WHAT TO PRODUCE — Extract the complete data exactly as given.

**********

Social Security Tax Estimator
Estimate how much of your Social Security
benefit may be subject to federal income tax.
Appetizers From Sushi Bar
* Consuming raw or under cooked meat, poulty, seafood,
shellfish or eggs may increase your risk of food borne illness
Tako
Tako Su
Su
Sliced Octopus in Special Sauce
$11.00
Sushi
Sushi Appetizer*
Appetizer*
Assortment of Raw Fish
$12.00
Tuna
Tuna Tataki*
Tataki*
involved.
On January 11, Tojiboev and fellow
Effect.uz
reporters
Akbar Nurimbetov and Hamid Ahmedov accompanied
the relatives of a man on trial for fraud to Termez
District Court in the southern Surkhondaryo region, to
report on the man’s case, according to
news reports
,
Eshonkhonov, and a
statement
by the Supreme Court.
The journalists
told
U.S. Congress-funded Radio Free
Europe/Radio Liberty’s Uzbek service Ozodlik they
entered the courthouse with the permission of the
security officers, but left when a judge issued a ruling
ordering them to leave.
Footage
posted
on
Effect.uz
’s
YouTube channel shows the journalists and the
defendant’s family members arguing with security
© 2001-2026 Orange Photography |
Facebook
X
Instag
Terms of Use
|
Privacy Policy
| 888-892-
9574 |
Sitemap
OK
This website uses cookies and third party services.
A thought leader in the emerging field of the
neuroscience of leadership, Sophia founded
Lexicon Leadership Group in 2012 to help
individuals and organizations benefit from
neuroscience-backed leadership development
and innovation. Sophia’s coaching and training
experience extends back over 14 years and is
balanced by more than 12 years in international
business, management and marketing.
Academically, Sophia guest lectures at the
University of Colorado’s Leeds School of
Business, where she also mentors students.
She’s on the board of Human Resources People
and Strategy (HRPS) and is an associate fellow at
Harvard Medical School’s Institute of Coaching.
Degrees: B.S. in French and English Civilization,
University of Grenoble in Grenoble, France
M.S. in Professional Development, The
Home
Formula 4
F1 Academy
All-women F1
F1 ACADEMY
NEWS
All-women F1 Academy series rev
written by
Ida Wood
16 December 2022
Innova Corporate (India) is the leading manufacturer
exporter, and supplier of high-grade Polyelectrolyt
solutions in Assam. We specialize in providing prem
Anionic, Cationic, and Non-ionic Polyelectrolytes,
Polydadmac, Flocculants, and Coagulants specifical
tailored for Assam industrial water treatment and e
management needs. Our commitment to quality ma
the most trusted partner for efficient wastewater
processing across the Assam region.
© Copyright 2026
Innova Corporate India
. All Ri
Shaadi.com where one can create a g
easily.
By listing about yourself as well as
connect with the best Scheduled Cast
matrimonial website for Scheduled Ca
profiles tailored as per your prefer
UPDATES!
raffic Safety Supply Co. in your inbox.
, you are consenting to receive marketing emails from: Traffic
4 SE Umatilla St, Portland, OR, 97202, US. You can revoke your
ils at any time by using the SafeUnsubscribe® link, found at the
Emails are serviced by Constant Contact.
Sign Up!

**********

EXPECTED ANSWER —
Social Security Tax Estimator
Estimate how much of your Social Security
benefit may be subject to federal income tax.
Appetizers From Sushi Bar
* Consuming raw or under cooked meat, poulty, seafood,
shellfish or eggs may increase your risk of food borne illness
Tako
Tako Su
Su
Sliced Octopus in Special Sauce
$11.00
Sushi
Sushi Appetizer*
Appetizer*
Assortment of Raw Fish
$12.00
Tuna
Tuna Tataki*
Tataki*
involved.
On January 11, Tojiboev and fellow
Effect.uz
reporters
Akbar Nurimbetov and Hamid Ahmedov accompanied
the relatives of a man on trial for fraud to Termez
District Court in the southern Surkhondaryo region, to
report on the man’s case, according to
news reports
,
Eshonkhonov, and a
statement
by the Supreme Court.
The journalists
told
U.S. Congress-funded Radio Free
Europe/Radio Liberty’s Uzbek service Ozodlik they
entered the courthouse with the permission of the
security officers, but left when a judge issued a ruling
ordering them to leave.
Footage
posted
on
Effect.uz
’s
YouTube channel shows the journalists and the
defendant’s family members arguing with security
© 2001-2026 Orange Photography |
Facebook
X
Instag
Terms of Use
|
Privacy Policy
| 888-892-
9574 |
Sitemap
OK
This website uses cookies and third party services.
A thought leader in the emerging field of the
neuroscience of leadership, Sophia founded
Lexicon Leadership Group in 2012 to help
individuals and organizations benefit from
neuroscience-backed leadership development
and innovation. Sophia’s coaching and training
experience extends back over 14 years and is
balanced by more than 12 years in international
business, management and marketing.
Academically, Sophia guest lectures at the
University of Colorado’s Leeds School of
Business, where she also mentors students.
She’s on the board of Human Resources People
and Strategy (HRPS) and is an associate fellow at
Harvard Medical School’s Institute of Coaching.
Degrees: B.S. in French and English Civilization,
University of Grenoble in Grenoble, France
M.S. in Professional Development, The
Home
Formula 4
F1 Academy
All-women F1
F1 ACADEMY
NEWS
All-women F1 Academy series rev
written by
Ida Wood
16 December 2022
Innova Corporate (India) is the leading manufacturer
exporter, and supplier of high-grade Polyelectrolyt
solutions in Assam. We specialize in providing prem
Anionic, Cationic, and Non-ionic Polyelectrolytes,
Polydadmac, Flocculants, and Coagulants specifical
tailored for Assam industrial water treatment and e
management needs. Our commitment to quality ma
the most trusted partner for efficient wastewater
processing across the Assam region.
© Copyright 2026
Innova Corporate India
. All Ri
Shaadi.com where one can create a g
easily.
By listing about yourself as well as
connect with the best Scheduled Cast
matrimonial website for Scheduled Ca
profiles tailored as per your prefer
UPDATES!
raffic Safety Supply Co. in your inbox.
, you are consenting to receive marketing emails from: Traffic
4 SE Umatilla St, Portland, OR, 97202, US. You can revoke your
ils at any time by using the SafeUnsubscribe® link, found at the
Emails are serviced by Constant Contact.
Sign Up!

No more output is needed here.